Marginal lands and the big picture

Favoured crop lands (irrigated and moderate to high rainfall areas) have undoubtedly shown remarkable yield progress in the last three decades. It is commonly stated that the remaining croplands, variously defined as less favoured or marginal or dryland, have largely missed out on progress. Marginal lands usually suffer from insufficient rainfall (some lands are considered marginal for other reasons, like irreversible soil problems of shallowness, excessive slope or high acidity, but lack of water is by far the main cause). I will use the definition of CIMMYT that a rainfed environment is marginal when the water-limited potential yield of a crop falls to less than 40 per cent of its potential yield. For example by this definition much of the Australian wheat belt, with an average ET of about 300mm compared to a potential one of around 500-600mm, is marginal. There is growing pressure for more focus on marginal croplands of developing countries. Partly this is because such areas are commonly perceived to have the greatest rural poverty and land degradation, while others see poorer progress to date, and hence greater scope for future progress through research. It is this last-mentioned issue that interests us here.

It is difficult to get a measure of the area and production of marginal croplands. Much of the wheat of North America, Australia and Eastern Russia is produced under marginal moisture conditions, but apart from this, most marginal cropland is in developing countries. CIMMYT estimates for the mid 80s indicate that 36 per cent of the area and 18 per cent of the production of developing country wheat is marginal. For rice, if marginal production is assumed to be all rice cropping which is not bunded and fully flooded through irrigation or high rainfall, and if we take the latter to be half of the rainfed lowland area and all the rainfed upland, we can estimate from IRRIs recent numbers that 32 per cent of area, but only 15 per cent of production, is marginal. For maize in the mid 90s, CIMMYT estimated 22 per cent of the non-temperate area of 65 million hectares, and 15 per cent of its production, is marginal (there are however also 31 million hectares of temperate maize in developing countries, and 43 million hectares in the rest of the world, most of which is definitely not marginal). Sorghum, millet, and barley are the marginal area cereals, and some 60 per cent of their area and 40 per cent of their production appears to come from marginal areas. However these crops only contributed 11 per cent of total developing world's cereal production in 1998.

Overall it would appear that no more than 20 per cent of world cereal production takes place in marginal lands, an amount relatively insignificant for the big picture. In addition, although there may be the impression that yield progress has been slower in such lands, especially in developing countries, there has been good progress in developed countries, as technologies spill over from more favoured areas and others are developed especially for dry areas. High yield potential wheat varieties are one example of spill over, while conservation tillage and chemical fallowing are examples of techniques targeting dry areas. The consequences are well illustrated by wheat yield change in Australia, a largely marginal production region . Wheat yield increase has averaged 1.0 per cent per annum since 1950, and over 2 per cent per annum in the last decade. Herbicides, more timely operations, improved varieties, reduced tillage techniques, and more recently, better crop rotations and greater use of nitrogen fertilizers are all implicated in this progress. Similar progress in wheat yields under dry conditions can be pointed to in developing countries like Turkey and Tunisia. In conclusion, although at first glance it might appear that marginal croplands are a major constraint on future yield progress needed to feed the world, progress can be made if research and extension is focussed on the problem. Besides even if it isn't made at the rate anticipated in Table 3, the relatively small contribution to global production from the marginal lands means that the pressure on good lands is not greatly increased.

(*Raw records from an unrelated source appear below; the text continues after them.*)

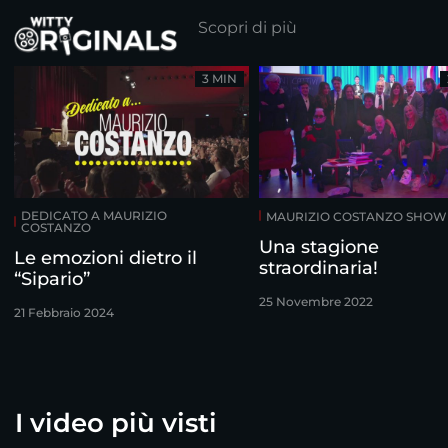
Scopri di più
3 MIN
DEDICATO A MAURIZIO
MAURIZIO COSTANZO SHOW
COSTANZO
Una stagione
Le emozioni dietro il
straordinaria!
“Sipario”
25 Novembre 2022
21 Febbraio 2024
I video più visti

Uneven distribution of food and need for targeted interventions

Many observers point with deep concern to the persistence of serious malnutrition in the world despite an apparently positive big picture of growing average per capita food production and a falling percentage of undernourished. According to IFPRI there are currently 800m people, largely in developing countries, who do not have access to sufficient food to lead healthy, productive lives. Some 160m of these are children, more than one in every four in developing countries. The majority of these people are in rural areas, many are subsistence farmers and the rural landless. Their numbers are not projected to decline rapidly, unless special attention is paid to both food access as well as food availability for the undernourished, the former meaning that they have the livelihood to acquire adequate amounts and quality of food. Studies in India have shown that investment in rural roads through its effect on non-farm rural employment has the biggest impact on rural poverty, followed by investment in agricultural research and development, and then investment in education, and finally in rural development. More recent work in China also supports investment in agricultural R and D, and in roads for greatest alleviation of poverty. These studies point out that many of these investment policies can be better targeted at the undernourished poor (e.g. land reform, market development for inputs and outputs, micro-credit, women’s education, non-farm rural employment, research against micronutrient deficiencies, etc.). However targeting marginal areas referred to above may not necessarily be the most effective: at least one review of the situation failed to find a clear association between these and greater poverty. Still, wise targeting of substantial investments in the rural sector will be necessary if the absolute numbers of undernourished can be brought down to 300m by 2020, the goal of the recent World Food Summit.

It is an open question as to what extent  mainstream agricultural research and development should be focussed on the twin problems of abject rural poverty and malnutrition. Some pose it as a moral imperative for the public research sector such as the CGIAR and Government researchers. Others justify it on the grounds that the private research sector will never be interested in poor farmers, many of whom are at subsistence levels, selling and purchasing little, whereas they may be interested in the relatively wealthy commercial small farmer sector of developed country agriculture. Some, working under the banner of low input systems or agroecology, seem to believe that targeted research and indigenous knowledge can be used to sustain fruitful livelihoods with the natural resource levels of subsistence farming. All  these approaches have emotional appeal, but transactional costs are high, and  until it is clear that the private sector can fully service the commercial farmer sector, it may be unwise to reduce the current level of public investment so directed, in order to better target the very poor sector, because it is clearly this commercial sector which largely feeds, and will continue to feed, the developing world. At the same time there are some research fields of likely benefit to all farmers (e.g., disease resistance breeding). There are also potential new technologies currently in the hands of the private sector which could be of great benefit to even the smallest farmers (e.g., varieties with stable insect resistance through genetic engineering).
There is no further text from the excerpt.